Segment Start: GIVEN INFORMATION
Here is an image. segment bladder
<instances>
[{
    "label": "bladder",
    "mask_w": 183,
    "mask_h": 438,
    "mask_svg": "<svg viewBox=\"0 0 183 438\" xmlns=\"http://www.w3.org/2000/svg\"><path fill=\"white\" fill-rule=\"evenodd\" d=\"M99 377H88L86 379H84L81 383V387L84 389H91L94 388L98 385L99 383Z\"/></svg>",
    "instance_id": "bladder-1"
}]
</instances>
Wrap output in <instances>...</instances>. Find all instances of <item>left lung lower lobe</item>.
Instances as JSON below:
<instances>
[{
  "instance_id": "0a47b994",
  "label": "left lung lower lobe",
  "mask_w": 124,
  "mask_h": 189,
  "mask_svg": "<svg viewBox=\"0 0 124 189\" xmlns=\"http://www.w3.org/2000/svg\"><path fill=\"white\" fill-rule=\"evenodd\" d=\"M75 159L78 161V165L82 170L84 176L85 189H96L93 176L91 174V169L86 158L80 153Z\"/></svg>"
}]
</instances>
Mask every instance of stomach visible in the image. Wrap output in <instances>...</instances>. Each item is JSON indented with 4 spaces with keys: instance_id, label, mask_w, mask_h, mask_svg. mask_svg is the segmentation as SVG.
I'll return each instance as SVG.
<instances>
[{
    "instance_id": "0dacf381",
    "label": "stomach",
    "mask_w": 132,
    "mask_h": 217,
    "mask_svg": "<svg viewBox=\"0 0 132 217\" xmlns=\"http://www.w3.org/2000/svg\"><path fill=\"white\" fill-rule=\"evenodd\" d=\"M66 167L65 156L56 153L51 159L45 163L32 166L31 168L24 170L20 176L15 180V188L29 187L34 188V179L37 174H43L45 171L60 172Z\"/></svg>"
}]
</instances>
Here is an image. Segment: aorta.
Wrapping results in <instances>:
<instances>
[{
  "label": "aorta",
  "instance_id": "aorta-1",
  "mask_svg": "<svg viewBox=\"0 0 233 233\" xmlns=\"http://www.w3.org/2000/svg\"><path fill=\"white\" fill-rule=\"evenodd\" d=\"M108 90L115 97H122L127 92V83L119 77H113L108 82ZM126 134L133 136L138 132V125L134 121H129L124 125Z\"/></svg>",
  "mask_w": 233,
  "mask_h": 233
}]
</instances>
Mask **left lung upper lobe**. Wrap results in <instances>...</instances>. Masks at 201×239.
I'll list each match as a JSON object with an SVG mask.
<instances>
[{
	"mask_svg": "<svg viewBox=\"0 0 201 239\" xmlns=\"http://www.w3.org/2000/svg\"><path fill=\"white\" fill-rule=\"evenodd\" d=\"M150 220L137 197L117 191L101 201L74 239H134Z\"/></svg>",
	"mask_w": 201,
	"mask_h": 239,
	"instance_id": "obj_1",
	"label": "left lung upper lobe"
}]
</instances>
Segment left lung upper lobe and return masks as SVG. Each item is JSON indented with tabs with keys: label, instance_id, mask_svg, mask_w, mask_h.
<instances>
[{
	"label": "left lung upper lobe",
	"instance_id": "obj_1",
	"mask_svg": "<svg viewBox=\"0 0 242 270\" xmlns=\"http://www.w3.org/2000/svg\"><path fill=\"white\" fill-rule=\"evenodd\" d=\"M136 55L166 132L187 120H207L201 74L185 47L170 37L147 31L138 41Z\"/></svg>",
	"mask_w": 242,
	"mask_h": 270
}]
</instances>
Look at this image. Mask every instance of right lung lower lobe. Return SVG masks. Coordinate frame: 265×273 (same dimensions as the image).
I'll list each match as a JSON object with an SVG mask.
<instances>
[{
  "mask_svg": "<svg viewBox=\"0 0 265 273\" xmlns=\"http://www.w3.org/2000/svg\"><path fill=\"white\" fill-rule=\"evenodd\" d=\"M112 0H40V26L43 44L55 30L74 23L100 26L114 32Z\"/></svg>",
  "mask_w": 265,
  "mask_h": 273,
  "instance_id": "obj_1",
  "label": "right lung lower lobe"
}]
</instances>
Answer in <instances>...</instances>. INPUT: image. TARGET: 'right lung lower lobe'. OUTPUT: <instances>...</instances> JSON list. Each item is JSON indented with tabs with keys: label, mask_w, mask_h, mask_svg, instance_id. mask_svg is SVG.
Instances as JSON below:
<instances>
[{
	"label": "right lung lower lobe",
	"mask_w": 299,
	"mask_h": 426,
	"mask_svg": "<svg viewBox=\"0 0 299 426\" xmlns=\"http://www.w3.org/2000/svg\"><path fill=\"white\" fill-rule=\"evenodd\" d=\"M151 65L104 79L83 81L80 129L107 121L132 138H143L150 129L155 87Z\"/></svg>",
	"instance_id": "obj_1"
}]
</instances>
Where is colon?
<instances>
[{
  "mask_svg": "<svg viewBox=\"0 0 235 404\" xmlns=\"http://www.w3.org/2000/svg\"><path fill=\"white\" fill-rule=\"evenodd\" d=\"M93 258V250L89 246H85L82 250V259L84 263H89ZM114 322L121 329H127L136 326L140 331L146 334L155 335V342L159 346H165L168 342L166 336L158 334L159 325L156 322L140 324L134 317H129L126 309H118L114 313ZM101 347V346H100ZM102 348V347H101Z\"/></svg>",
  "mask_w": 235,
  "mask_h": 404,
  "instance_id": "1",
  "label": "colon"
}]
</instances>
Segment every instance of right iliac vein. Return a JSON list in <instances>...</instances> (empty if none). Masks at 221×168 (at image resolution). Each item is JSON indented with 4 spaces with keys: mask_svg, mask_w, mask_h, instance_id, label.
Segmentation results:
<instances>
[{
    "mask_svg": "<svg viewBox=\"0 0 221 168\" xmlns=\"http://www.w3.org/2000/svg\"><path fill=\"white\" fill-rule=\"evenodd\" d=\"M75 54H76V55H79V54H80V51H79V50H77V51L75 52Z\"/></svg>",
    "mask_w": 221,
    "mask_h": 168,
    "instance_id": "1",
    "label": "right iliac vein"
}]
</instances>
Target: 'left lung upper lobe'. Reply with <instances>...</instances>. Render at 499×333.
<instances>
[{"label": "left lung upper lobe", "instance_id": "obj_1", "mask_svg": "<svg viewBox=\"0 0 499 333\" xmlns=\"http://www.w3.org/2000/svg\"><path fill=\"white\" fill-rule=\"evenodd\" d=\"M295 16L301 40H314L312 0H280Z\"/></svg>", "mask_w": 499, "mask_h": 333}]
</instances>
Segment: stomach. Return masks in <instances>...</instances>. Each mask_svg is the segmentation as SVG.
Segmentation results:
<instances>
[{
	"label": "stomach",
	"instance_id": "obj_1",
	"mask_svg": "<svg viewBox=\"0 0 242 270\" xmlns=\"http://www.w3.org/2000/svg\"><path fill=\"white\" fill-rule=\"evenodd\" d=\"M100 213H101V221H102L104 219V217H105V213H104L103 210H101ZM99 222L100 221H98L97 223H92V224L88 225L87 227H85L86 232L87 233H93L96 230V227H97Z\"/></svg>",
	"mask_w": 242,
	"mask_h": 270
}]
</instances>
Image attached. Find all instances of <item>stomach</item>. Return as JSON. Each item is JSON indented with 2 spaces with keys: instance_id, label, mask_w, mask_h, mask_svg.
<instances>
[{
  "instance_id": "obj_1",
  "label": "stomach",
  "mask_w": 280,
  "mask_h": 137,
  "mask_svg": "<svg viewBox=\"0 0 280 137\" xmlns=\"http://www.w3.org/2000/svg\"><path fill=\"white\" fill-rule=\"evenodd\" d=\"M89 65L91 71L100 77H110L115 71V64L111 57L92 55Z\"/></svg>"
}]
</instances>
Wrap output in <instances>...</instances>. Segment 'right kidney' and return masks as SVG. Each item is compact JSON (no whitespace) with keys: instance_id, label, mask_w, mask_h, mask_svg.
Segment End: GIVEN INFORMATION
### [THE TASK]
Exactly as they appear above, give the entries again.

### [ANSWER SPACE]
Here is an image. segment bladder
<instances>
[{
    "label": "bladder",
    "mask_w": 183,
    "mask_h": 438,
    "mask_svg": "<svg viewBox=\"0 0 183 438\" xmlns=\"http://www.w3.org/2000/svg\"><path fill=\"white\" fill-rule=\"evenodd\" d=\"M99 377H88L86 379H84L81 383V387L84 389H91L94 388L98 385L99 383Z\"/></svg>",
    "instance_id": "bladder-1"
}]
</instances>
Wrap output in <instances>...</instances>. Find all instances of <item>left lung lower lobe</item>.
Instances as JSON below:
<instances>
[{
  "instance_id": "0a47b994",
  "label": "left lung lower lobe",
  "mask_w": 124,
  "mask_h": 189,
  "mask_svg": "<svg viewBox=\"0 0 124 189\" xmlns=\"http://www.w3.org/2000/svg\"><path fill=\"white\" fill-rule=\"evenodd\" d=\"M75 159L78 161V165L82 170L84 176L85 189H96L93 176L91 174V169L86 158L80 153Z\"/></svg>"
}]
</instances>
Mask every instance of stomach visible in the image. Wrap output in <instances>...</instances>. Each item is JSON indented with 4 spaces with keys: instance_id, label, mask_w, mask_h, mask_svg. mask_svg is the segmentation as SVG.
I'll return each instance as SVG.
<instances>
[{
    "instance_id": "0dacf381",
    "label": "stomach",
    "mask_w": 132,
    "mask_h": 217,
    "mask_svg": "<svg viewBox=\"0 0 132 217\" xmlns=\"http://www.w3.org/2000/svg\"><path fill=\"white\" fill-rule=\"evenodd\" d=\"M66 167L65 156L56 153L51 159L45 163L32 166L31 168L24 170L20 176L15 180V188L29 187L34 188V179L37 174H43L45 171L60 172Z\"/></svg>"
}]
</instances>
Here is an image. Segment: aorta.
Wrapping results in <instances>:
<instances>
[{
  "label": "aorta",
  "instance_id": "aorta-1",
  "mask_svg": "<svg viewBox=\"0 0 233 233\" xmlns=\"http://www.w3.org/2000/svg\"><path fill=\"white\" fill-rule=\"evenodd\" d=\"M108 90L115 97H122L127 92V83L119 77H113L108 82ZM126 134L133 136L138 132V125L134 121H129L124 125Z\"/></svg>",
  "mask_w": 233,
  "mask_h": 233
}]
</instances>
Mask **left lung upper lobe**. Wrap results in <instances>...</instances>. Masks at 201×239.
I'll list each match as a JSON object with an SVG mask.
<instances>
[{
	"mask_svg": "<svg viewBox=\"0 0 201 239\" xmlns=\"http://www.w3.org/2000/svg\"><path fill=\"white\" fill-rule=\"evenodd\" d=\"M150 220L137 197L117 191L101 201L74 239H134Z\"/></svg>",
	"mask_w": 201,
	"mask_h": 239,
	"instance_id": "obj_1",
	"label": "left lung upper lobe"
}]
</instances>
Segment left lung upper lobe and return masks as SVG. Each item is JSON indented with tabs with keys: label, instance_id, mask_svg, mask_w, mask_h.
<instances>
[{
	"label": "left lung upper lobe",
	"instance_id": "obj_1",
	"mask_svg": "<svg viewBox=\"0 0 242 270\" xmlns=\"http://www.w3.org/2000/svg\"><path fill=\"white\" fill-rule=\"evenodd\" d=\"M136 55L166 132L187 120H207L201 74L185 47L170 37L147 31L138 41Z\"/></svg>",
	"mask_w": 242,
	"mask_h": 270
}]
</instances>
Look at this image. Mask every instance of right lung lower lobe. Return SVG masks. Coordinate frame: 265×273 (same dimensions as the image).
I'll list each match as a JSON object with an SVG mask.
<instances>
[{
  "mask_svg": "<svg viewBox=\"0 0 265 273\" xmlns=\"http://www.w3.org/2000/svg\"><path fill=\"white\" fill-rule=\"evenodd\" d=\"M112 0H40V26L43 44L55 30L74 23L100 26L114 32Z\"/></svg>",
  "mask_w": 265,
  "mask_h": 273,
  "instance_id": "obj_1",
  "label": "right lung lower lobe"
}]
</instances>
Answer in <instances>...</instances>. INPUT: image. TARGET: 'right lung lower lobe'. OUTPUT: <instances>...</instances> JSON list. Each item is JSON indented with tabs with keys: label, mask_w, mask_h, mask_svg, instance_id. mask_svg is SVG.
Instances as JSON below:
<instances>
[{
	"label": "right lung lower lobe",
	"mask_w": 299,
	"mask_h": 426,
	"mask_svg": "<svg viewBox=\"0 0 299 426\" xmlns=\"http://www.w3.org/2000/svg\"><path fill=\"white\" fill-rule=\"evenodd\" d=\"M151 65L104 79L83 81L80 129L107 121L132 138H143L150 129L155 87Z\"/></svg>",
	"instance_id": "obj_1"
}]
</instances>
Where is colon?
<instances>
[{
  "mask_svg": "<svg viewBox=\"0 0 235 404\" xmlns=\"http://www.w3.org/2000/svg\"><path fill=\"white\" fill-rule=\"evenodd\" d=\"M93 258V250L89 246H85L82 250V259L84 263H89ZM114 322L121 329H127L136 326L140 331L146 334L155 335V342L159 346H165L168 342L166 336L158 334L159 325L156 322L140 324L134 317H129L126 309H118L114 313ZM101 347V346H100ZM102 348V347H101Z\"/></svg>",
  "mask_w": 235,
  "mask_h": 404,
  "instance_id": "1",
  "label": "colon"
}]
</instances>
Segment every instance of right iliac vein. Return a JSON list in <instances>...</instances> (empty if none). Masks at 221×168 (at image resolution). Each item is JSON indented with 4 spaces with keys: mask_svg, mask_w, mask_h, instance_id, label.
Segmentation results:
<instances>
[{
    "mask_svg": "<svg viewBox=\"0 0 221 168\" xmlns=\"http://www.w3.org/2000/svg\"><path fill=\"white\" fill-rule=\"evenodd\" d=\"M75 54H76V55H79V54H80V51H79V50H77V51L75 52Z\"/></svg>",
    "mask_w": 221,
    "mask_h": 168,
    "instance_id": "1",
    "label": "right iliac vein"
}]
</instances>
Target: 'left lung upper lobe'. Reply with <instances>...</instances>. Render at 499×333.
<instances>
[{"label": "left lung upper lobe", "instance_id": "obj_1", "mask_svg": "<svg viewBox=\"0 0 499 333\" xmlns=\"http://www.w3.org/2000/svg\"><path fill=\"white\" fill-rule=\"evenodd\" d=\"M295 16L301 40H314L312 0H280Z\"/></svg>", "mask_w": 499, "mask_h": 333}]
</instances>
Segment: stomach. Return masks in <instances>...</instances>. Each mask_svg is the segmentation as SVG.
Segmentation results:
<instances>
[{
	"label": "stomach",
	"instance_id": "obj_1",
	"mask_svg": "<svg viewBox=\"0 0 242 270\" xmlns=\"http://www.w3.org/2000/svg\"><path fill=\"white\" fill-rule=\"evenodd\" d=\"M100 213H101V221H102L104 219V217H105V213H104L103 210H101ZM99 222L100 221H98L97 223H92V224L88 225L87 227H85L86 232L87 233H93L96 230V227H97Z\"/></svg>",
	"mask_w": 242,
	"mask_h": 270
}]
</instances>
Image attached. Find all instances of <item>stomach</item>. Return as JSON. Each item is JSON indented with 2 spaces with keys: instance_id, label, mask_w, mask_h, mask_svg.
<instances>
[{
  "instance_id": "obj_1",
  "label": "stomach",
  "mask_w": 280,
  "mask_h": 137,
  "mask_svg": "<svg viewBox=\"0 0 280 137\" xmlns=\"http://www.w3.org/2000/svg\"><path fill=\"white\" fill-rule=\"evenodd\" d=\"M89 65L91 71L100 77H110L115 71V64L111 57L92 55Z\"/></svg>"
}]
</instances>
Wrap output in <instances>...</instances>. Segment 'right kidney' and return masks as SVG. Each item is compact JSON (no whitespace) with keys: instance_id, label, mask_w, mask_h, mask_svg.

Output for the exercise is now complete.